## What is expected
Report how many lines in the material hold the word "rkts". No other content is required.
--- Given information Enclosed Below ---
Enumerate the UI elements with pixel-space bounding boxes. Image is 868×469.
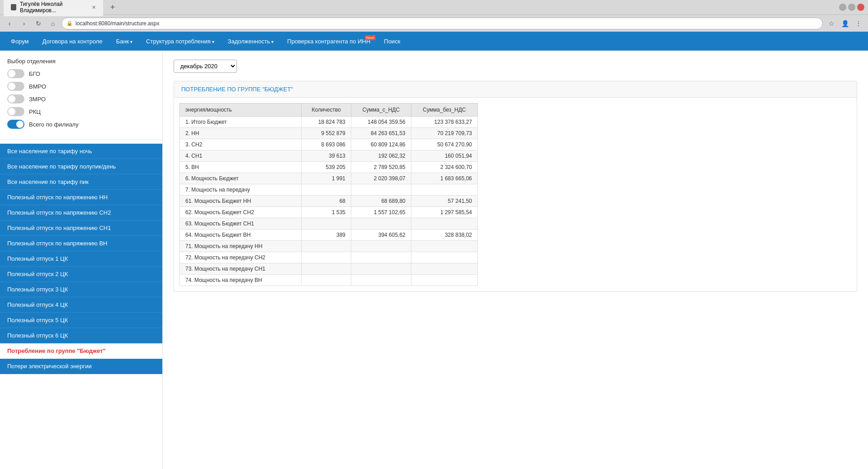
- sidebar-nav-item-14[interactable]: Потери электрической энергии: [0, 359, 162, 374]
- cell-name-14: 74. Мощность на передачу ВН: [180, 275, 302, 286]
- nav-bank[interactable]: Банк: [110, 34, 139, 48]
- tab-favicon: [11, 4, 16, 10]
- table-row: 1. Итого Бюджет18 824 783148 054 359,561…: [180, 117, 478, 128]
- cell-name-10: 64. Мощность Бюджет ВН: [180, 230, 302, 241]
- toggle-row-rkts: РКЦ: [7, 107, 155, 116]
- browser-chrome: Тигулёв Николай Владимиров... ✕ + ‹ › ↻ …: [0, 0, 868, 32]
- toggle-vmro[interactable]: [7, 82, 24, 91]
- col-header-name: энергия/мощность: [180, 103, 302, 117]
- nav-contracts[interactable]: Договора на контроле: [36, 34, 109, 48]
- table-row: 7. Мощность на передачу: [180, 184, 478, 196]
- toggle-knob-zmro: [8, 95, 15, 103]
- cell-qty-3: 39 613: [302, 150, 351, 162]
- sidebar-nav-item-2[interactable]: Все население по тарифу пик: [0, 174, 162, 190]
- col-header-sum-nds: Сумма_с_НДС: [351, 103, 411, 117]
- cell-name-11: 71. Мощность на передачу НН: [180, 241, 302, 252]
- cell-qty-1: 9 552 879: [302, 128, 351, 139]
- table-row: 62. Мощность Бюджет СН21 5351 557 102,65…: [180, 207, 478, 218]
- table-row: 5. ВН539 2052 789 520,852 324 600,70: [180, 162, 478, 173]
- cell-sum_nds-0: 148 054 359,56: [351, 117, 411, 128]
- profile-button[interactable]: 👤: [839, 18, 851, 29]
- nav-inn[interactable]: Проверка контрагента по ИНН New!: [281, 34, 377, 48]
- cell-sum_nds-14: [351, 275, 411, 286]
- cell-name-0: 1. Итого Бюджет: [180, 117, 302, 128]
- cell-sum_no_nds-5: 1 683 665,06: [411, 173, 477, 184]
- browser-tab[interactable]: Тигулёв Николай Владимиров... ✕: [4, 0, 103, 16]
- table-row: 6. Мощность Бюджет1 9912 020 398,071 683…: [180, 173, 478, 184]
- forward-button[interactable]: ›: [18, 18, 30, 29]
- page-wrapper: Форум Договора на контроле Банк Структур…: [0, 32, 868, 469]
- sidebar-nav-item-12[interactable]: Полезный отпуск 6 ЦК: [0, 328, 162, 343]
- browser-toolbar: ‹ › ↻ ⌂ 🔒 localhost:8080/main/structure.…: [0, 14, 868, 32]
- reload-button[interactable]: ↻: [33, 18, 44, 29]
- cell-sum_nds-12: [351, 252, 411, 263]
- table-row: 74. Мощность на передачу ВН: [180, 275, 478, 286]
- table-row: 72. Мощность на передачу СН2: [180, 252, 478, 263]
- cell-sum_no_nds-2: 50 674 270,90: [411, 139, 477, 150]
- sidebar-nav-item-11[interactable]: Полезный отпуск 5 ЦК: [0, 313, 162, 328]
- maximize-button[interactable]: [848, 4, 855, 11]
- col-header-sum-no-nds: Сумма_без_НДС: [411, 103, 477, 117]
- nav-badge: New!: [365, 35, 376, 40]
- window-controls: [839, 4, 864, 11]
- cell-qty-11: [302, 241, 351, 252]
- cell-qty-8: 1 535: [302, 207, 351, 218]
- sidebar-nav-item-6[interactable]: Полезный отпуск по напряжению ВН: [0, 236, 162, 251]
- title-bar: Тигулёв Николай Владимиров... ✕ +: [0, 0, 868, 14]
- back-button[interactable]: ‹: [4, 18, 15, 29]
- sidebar-nav-item-3[interactable]: Полезный отпуск по напряжению НН: [0, 190, 162, 205]
- toggle-zmro[interactable]: [7, 94, 24, 103]
- nav-search[interactable]: Поиск: [377, 34, 406, 48]
- minimize-button[interactable]: [839, 4, 846, 11]
- section-box: ПОТРЕБЛЕНИЕ ПО ГРУППЕ "БЮДЖЕТ" энергия/м…: [174, 81, 857, 292]
- cell-qty-10: 389: [302, 230, 351, 241]
- date-select[interactable]: декабрь 2020: [174, 60, 237, 73]
- table-row: 4. СН139 613192 062,32160 051,94: [180, 150, 478, 162]
- sidebar-nav-item-1[interactable]: Все население по тарифу полупик/день: [0, 159, 162, 174]
- new-tab-button[interactable]: +: [107, 1, 118, 13]
- cell-sum_no_nds-4: 2 324 600,70: [411, 162, 477, 173]
- cell-qty-2: 8 693 086: [302, 139, 351, 150]
- close-button[interactable]: [857, 4, 864, 11]
- cell-sum_nds-9: [351, 218, 411, 230]
- table-row: 61. Мощность Бюджет НН6868 689,8057 241,…: [180, 196, 478, 207]
- bookmark-button[interactable]: ☆: [826, 18, 837, 29]
- cell-qty-12: [302, 252, 351, 263]
- nav-structure[interactable]: Структура потребления: [140, 34, 220, 48]
- toggle-rkts[interactable]: [7, 107, 24, 116]
- toggle-row-bgo: БГО: [7, 69, 155, 78]
- tab-close-button[interactable]: ✕: [92, 5, 96, 10]
- sidebar-nav-item-8[interactable]: Полезный отпуск 2 ЦК: [0, 267, 162, 282]
- nav-debt[interactable]: Задолженность: [222, 34, 280, 48]
- cell-sum_no_nds-3: 160 051,94: [411, 150, 477, 162]
- cell-sum_no_nds-7: 57 241,50: [411, 196, 477, 207]
- tab-title: Тигулёв Николай Владимиров...: [20, 1, 88, 14]
- address-bar[interactable]: 🔒 localhost:8080/main/structure.aspx: [61, 18, 823, 29]
- main-layout: Выбор отделения БГО ВМРО: [0, 51, 868, 469]
- col-header-qty: Количество: [302, 103, 351, 117]
- table-row: 2. НН9 552 87984 263 651,5370 219 709,73: [180, 128, 478, 139]
- sidebar-nav-item-9[interactable]: Полезный отпуск 3 ЦК: [0, 282, 162, 297]
- cell-sum_no_nds-13: [411, 263, 477, 275]
- table-header-row: энергия/мощность Количество Сумма_с_НДС …: [180, 103, 478, 117]
- sidebar-nav-item-10[interactable]: Полезный отпуск 4 ЦК: [0, 297, 162, 313]
- cell-qty-6: [302, 184, 351, 196]
- toggle-knob-all: [16, 121, 24, 128]
- menu-button[interactable]: ⋮: [853, 18, 864, 29]
- sidebar-nav-item-7[interactable]: Полезный отпуск 1 ЦК: [0, 251, 162, 267]
- cell-name-8: 62. Мощность Бюджет СН2: [180, 207, 302, 218]
- toggle-row-all: Всего по филиалу: [7, 120, 155, 129]
- sidebar-nav-item-13[interactable]: Потребление по группе "Бюджет": [0, 343, 162, 359]
- toggle-all[interactable]: [7, 120, 24, 129]
- toggle-bgo[interactable]: [7, 69, 24, 78]
- nav-forum[interactable]: Форум: [5, 34, 35, 48]
- table-row: 63. Мощность Бюджет СН1: [180, 218, 478, 230]
- sidebar-nav-item-5[interactable]: Полезный отпуск по напряжению СН1: [0, 220, 162, 236]
- home-button[interactable]: ⌂: [47, 18, 59, 29]
- toggle-knob-rkts: [8, 108, 15, 115]
- cell-sum_nds-10: 394 605,62: [351, 230, 411, 241]
- sidebar-nav-item-0[interactable]: Все население по тарифу ночь: [0, 144, 162, 159]
- sidebar-nav-item-4[interactable]: Полезный отпуск по напряжению СН2: [0, 205, 162, 220]
- sidebar: Выбор отделения БГО ВМРО: [0, 51, 163, 469]
- date-select-container: декабрь 2020: [174, 60, 857, 73]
--- End of Enclosed Given information ---
## Output below
3